Problem statement -> Below this line is a set of entries; quote exactly the lines from the line that contains "November 2025" to the line that contains "Shipping in approx.", both lines included.

Data ->
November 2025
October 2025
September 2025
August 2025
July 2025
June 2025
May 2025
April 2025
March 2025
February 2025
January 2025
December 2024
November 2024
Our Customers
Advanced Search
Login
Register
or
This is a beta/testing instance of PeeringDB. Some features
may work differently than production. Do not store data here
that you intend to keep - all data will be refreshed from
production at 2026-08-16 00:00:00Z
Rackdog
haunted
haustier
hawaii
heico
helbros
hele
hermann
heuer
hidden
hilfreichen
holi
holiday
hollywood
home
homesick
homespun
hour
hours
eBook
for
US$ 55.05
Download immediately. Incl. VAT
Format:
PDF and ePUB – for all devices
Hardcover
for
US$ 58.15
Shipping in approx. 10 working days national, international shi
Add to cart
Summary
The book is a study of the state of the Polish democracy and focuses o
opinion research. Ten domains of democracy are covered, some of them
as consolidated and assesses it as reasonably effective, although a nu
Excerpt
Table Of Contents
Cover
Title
---
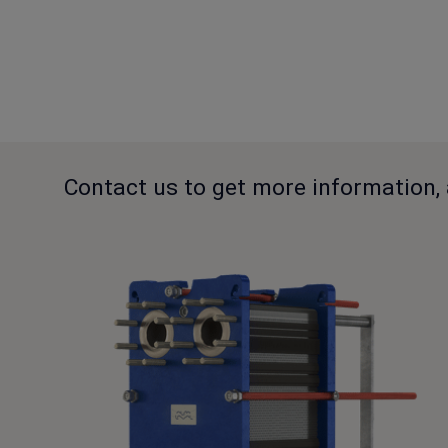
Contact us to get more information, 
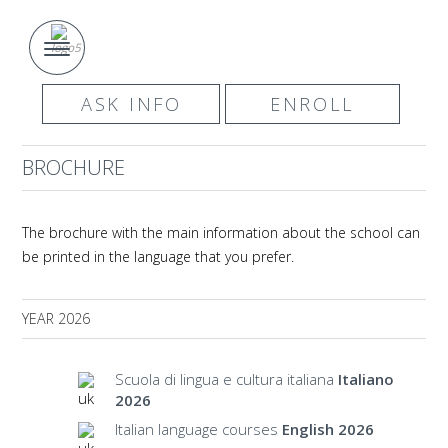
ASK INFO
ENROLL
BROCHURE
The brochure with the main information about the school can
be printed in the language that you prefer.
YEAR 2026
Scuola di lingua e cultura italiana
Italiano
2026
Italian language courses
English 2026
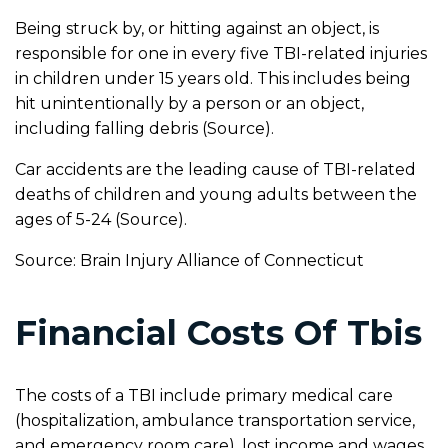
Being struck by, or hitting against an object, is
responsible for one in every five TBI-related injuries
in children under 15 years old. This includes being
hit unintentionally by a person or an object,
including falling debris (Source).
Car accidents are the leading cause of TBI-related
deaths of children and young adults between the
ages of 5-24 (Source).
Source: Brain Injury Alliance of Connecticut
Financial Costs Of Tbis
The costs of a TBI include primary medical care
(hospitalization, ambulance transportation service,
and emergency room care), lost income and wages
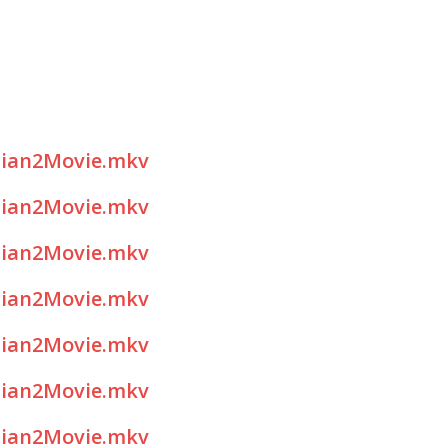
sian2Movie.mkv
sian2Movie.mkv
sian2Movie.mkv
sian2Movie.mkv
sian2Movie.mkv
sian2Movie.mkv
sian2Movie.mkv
---
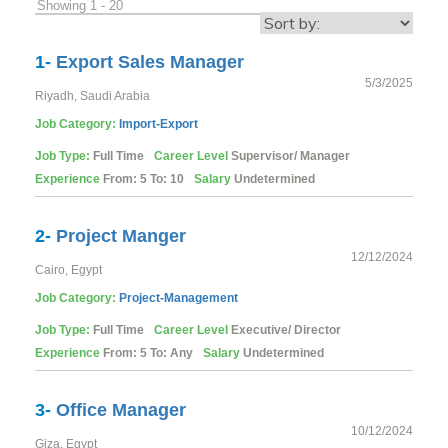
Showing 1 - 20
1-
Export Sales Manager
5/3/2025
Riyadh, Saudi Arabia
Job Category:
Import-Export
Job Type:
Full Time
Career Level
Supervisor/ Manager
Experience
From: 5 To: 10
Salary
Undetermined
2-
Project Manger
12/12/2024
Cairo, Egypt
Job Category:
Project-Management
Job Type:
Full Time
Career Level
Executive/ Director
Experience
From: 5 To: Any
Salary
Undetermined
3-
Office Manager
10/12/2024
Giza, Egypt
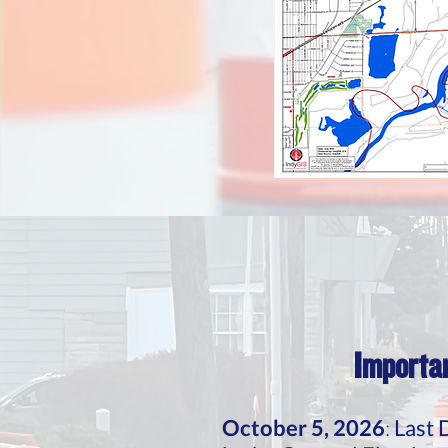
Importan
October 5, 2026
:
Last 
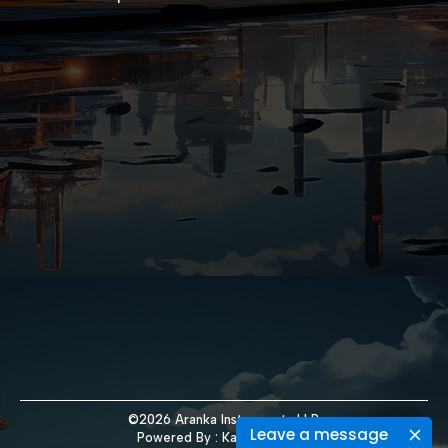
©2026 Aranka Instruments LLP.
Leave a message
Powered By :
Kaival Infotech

Task response ->
November 2025
October 2025
September 2025
August 2025
July 2025
June 2025
May 2025
April 2025
March 2025
February 2025
January 2025
December 2024
November 2024
Our Customers
Advanced Search
Login
Register
or
This is a beta/testing instance of PeeringDB. Some features
may work differently than production. Do not store data here
that you intend to keep - all data will be refreshed from
production at 2026-08-16 00:00:00Z
Rackdog
haunted
haustier
hawaii
heico
helbros
hele
hermann
heuer
hidden
hilfreichen
holi
holiday
hollywood
home
homesick
homespun
hour
hours
eBook
for
US$ 55.05
Download immediately. Incl. VAT
Format:
PDF and ePUB – for all devices
Hardcover
for
US$ 58.15
Shipping in approx. 10 working days national, international shi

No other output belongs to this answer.